Take the greens pizza (£14 per 22” half - see receipt below for convoluted pricing structure). I love that bitterness you find in things like chicory, kale and Campari and these leaves deliver that in trowels. Mix this up with creamy garlic, smoked Lancashire cheese and a bit of chilli and you’ve got a top ten disc on your hands - smells like green spirit?
A pepperoni based Do You Roni Honey? (£16 per 22” half) and an upside-down margherita (£12 per 22” half) are both fine cover versions that improve on the originals - unlike those awful twee advert ones. The latter is a good choice if you don’t like too much tomato sauce as it’s spiralled on top of the cheese rather than lurking beneath, this makes for a less soggy slice. Fresh basil adds perfumed class. The former would be fine without that ubiquitous hot honey.

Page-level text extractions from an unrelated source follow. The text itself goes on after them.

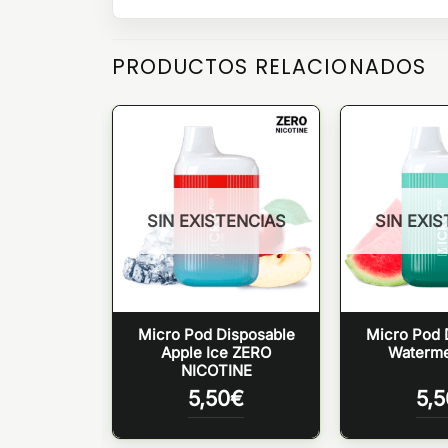
PRODUCTOS RELACIONADOS
TENCIAS
SIN EXISTENCIAS
SIN EXI
isposable
Micro Pod Disposable
Micro Pod 
Watermelon
Apple Ice ZERO
Waterme
m 20mg
NICOTINE
0
€
5,50
€
5,5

Hawaiian (£16 per half) is a bit divisive. None of us balks at pineapple on a pizza, you may be surprised to learn, but half the team feel it has too much topping, particularly the (very nice) ham, making it a bit heavy and hard to eat more than a slice, the other half are all, “the more the better”. The green chilli could have been a bit louder for me.
A 14” vegan friarielli (£15) doesn’t look as appetising as its udder-bothering big brothers. The thicker base raises concerns that the wafer crunch appeal of the 22s might be lost. Let’s skip the vegan cheese chat. This pizza hits us like a Dave Grohl drum fill. Friarelli ticking that bitter green box again, balanced with a sweet pepper sauce and chunks of very convincing “sausage”. We agreed it was the best vegan pizza we have ever tried.
By the time we get to the ‘Chovy (£4 a slice) - basically puttanesca on a pizza base - it’s gone cold and soggy and whatever the rules around fish and cheese, we all agree cheese would have improved things. The lesson here (yet again Kelly, yet again) is that you do not need more than two 22” pizzas for five people.
Surely there’s room for an ice cream factory or two here but dessert in the form of ice cream sandwiches (£5 apiece) look a bit mass-produced wrapped in paper with nutrition stickers on the back - a style choice I’m sure. The discrepancy in size between red velvet and salted caramel iterations almost causes a quarrel but they aren’t too over-facing after all that pizza and work as a very on-theme palate cleanser.
All in all, it’s a yes from team Confidentials. This is a pizza bar designed for socialising. It’s not cheap, but the ingredients are excellent quality and I’m very much of the belief that you get what you pay for. Nell’s will be even more of a destination once Kampus is fully in bloom.
Nell’s, 20 Minshull St, Kampus M1 3EF
All scored reviews are unannounced, impartial, paid for by Confidential and completely independent of any commercial relationship. Venues are rated against the best examples of their type: 1-5: saw your leg off and eat it, 6-9: Netflix and chill, 10-11: if you’re passing, 12-13: good, 14-15: very good, 16-17: excellent, 18-19: pure class, 20: cooked by God him/herself.
Chovy 6, Nduja Honey 7.5, Hawaiian 7, Greens 9.5, Upside down margherita 8, vegan friarielli 8.5, charcuterie 6, red velvet ice 7, salted caramel ice 7
Having to order and pay at the bar lets down a friendly, peppy team.